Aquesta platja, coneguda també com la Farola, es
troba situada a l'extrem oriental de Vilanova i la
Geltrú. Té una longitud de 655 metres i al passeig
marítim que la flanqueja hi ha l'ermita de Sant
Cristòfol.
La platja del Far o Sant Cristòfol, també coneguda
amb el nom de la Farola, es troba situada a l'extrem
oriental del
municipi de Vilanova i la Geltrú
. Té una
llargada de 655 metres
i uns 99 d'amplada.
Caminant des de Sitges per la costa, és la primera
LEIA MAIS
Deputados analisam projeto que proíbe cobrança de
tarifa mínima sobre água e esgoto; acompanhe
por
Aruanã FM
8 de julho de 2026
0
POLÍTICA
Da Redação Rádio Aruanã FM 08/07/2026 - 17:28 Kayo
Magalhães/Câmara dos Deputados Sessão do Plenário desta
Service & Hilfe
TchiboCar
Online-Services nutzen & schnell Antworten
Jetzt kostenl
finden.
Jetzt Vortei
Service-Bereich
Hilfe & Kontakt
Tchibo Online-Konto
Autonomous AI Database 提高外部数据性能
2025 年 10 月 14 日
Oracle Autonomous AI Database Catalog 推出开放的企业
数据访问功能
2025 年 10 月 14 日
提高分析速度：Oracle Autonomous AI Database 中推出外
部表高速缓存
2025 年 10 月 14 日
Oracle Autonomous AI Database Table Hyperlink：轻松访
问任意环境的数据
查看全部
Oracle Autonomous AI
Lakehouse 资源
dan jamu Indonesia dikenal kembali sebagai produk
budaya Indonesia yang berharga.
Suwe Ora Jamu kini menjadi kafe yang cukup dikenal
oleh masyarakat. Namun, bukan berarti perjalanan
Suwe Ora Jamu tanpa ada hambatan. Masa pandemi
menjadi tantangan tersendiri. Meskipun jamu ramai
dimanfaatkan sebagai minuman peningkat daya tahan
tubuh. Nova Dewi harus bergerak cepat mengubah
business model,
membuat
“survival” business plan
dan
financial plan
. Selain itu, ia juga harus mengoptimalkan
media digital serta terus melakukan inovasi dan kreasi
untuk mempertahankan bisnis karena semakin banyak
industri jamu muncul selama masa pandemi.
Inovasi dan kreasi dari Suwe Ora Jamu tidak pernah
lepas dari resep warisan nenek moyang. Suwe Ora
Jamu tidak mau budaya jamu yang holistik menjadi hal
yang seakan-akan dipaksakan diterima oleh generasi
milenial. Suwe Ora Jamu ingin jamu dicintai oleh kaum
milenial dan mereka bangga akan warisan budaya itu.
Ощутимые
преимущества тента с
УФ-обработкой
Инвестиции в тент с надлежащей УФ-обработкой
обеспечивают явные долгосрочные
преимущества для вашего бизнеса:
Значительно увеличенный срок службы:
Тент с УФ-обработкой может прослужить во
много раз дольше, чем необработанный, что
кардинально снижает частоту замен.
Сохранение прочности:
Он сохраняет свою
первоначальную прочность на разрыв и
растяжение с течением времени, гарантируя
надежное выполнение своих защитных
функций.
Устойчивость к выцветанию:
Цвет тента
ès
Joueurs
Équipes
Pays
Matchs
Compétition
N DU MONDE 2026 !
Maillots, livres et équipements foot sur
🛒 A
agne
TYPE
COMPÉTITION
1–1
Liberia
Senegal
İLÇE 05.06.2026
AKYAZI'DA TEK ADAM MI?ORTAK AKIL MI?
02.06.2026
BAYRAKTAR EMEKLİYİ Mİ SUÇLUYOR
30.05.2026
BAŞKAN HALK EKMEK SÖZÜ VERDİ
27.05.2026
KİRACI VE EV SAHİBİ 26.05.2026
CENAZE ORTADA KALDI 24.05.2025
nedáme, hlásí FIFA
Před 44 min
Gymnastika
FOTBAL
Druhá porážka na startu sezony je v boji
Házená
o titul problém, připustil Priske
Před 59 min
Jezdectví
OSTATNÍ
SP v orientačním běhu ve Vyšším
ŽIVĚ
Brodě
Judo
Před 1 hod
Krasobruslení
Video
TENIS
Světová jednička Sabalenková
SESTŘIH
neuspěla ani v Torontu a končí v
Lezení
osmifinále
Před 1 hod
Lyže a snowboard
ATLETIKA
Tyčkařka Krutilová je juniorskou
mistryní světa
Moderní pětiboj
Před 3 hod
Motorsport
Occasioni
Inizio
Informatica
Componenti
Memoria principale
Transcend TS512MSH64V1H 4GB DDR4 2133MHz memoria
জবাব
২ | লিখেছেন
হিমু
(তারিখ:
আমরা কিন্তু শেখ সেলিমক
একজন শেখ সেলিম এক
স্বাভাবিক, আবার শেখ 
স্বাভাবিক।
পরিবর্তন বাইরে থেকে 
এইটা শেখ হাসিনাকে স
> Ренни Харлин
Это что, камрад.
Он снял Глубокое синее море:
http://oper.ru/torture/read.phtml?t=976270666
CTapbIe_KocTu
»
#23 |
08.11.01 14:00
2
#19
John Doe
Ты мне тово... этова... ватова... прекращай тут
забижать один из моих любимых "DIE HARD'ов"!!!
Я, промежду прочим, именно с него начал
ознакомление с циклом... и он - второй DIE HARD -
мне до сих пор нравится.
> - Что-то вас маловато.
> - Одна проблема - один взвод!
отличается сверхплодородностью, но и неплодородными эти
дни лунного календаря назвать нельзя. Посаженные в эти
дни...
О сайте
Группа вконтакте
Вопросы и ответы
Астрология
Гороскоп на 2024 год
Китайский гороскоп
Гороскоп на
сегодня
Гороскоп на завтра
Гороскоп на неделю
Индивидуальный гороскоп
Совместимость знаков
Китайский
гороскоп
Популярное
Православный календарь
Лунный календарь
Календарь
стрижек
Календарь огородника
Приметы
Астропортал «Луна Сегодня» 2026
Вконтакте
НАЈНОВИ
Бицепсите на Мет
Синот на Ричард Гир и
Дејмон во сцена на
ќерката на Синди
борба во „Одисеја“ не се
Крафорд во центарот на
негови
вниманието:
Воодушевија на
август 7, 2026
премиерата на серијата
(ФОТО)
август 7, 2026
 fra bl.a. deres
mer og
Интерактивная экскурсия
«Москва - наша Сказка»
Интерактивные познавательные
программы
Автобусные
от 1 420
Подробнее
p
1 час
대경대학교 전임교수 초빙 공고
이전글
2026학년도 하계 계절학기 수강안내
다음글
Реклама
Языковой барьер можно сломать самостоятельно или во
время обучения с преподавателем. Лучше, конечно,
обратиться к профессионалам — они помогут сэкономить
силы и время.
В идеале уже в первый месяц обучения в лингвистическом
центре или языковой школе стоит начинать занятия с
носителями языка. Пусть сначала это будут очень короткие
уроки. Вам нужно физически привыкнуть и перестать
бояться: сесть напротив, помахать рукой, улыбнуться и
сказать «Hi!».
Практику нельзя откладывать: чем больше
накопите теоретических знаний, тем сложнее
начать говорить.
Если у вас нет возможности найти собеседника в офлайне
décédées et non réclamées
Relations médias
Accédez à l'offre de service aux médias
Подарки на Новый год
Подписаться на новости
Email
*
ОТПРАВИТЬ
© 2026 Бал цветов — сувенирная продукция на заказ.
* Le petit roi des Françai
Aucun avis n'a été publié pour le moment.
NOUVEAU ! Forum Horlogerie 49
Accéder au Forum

== WHAT THE TASK REQUIRES ==
Search the lines above for the string "oriental", then show every one that has it.

== ANSWER FOR THIS EXERCISE ==
troba situada a l'extrem oriental de Vilanova i la
oriental del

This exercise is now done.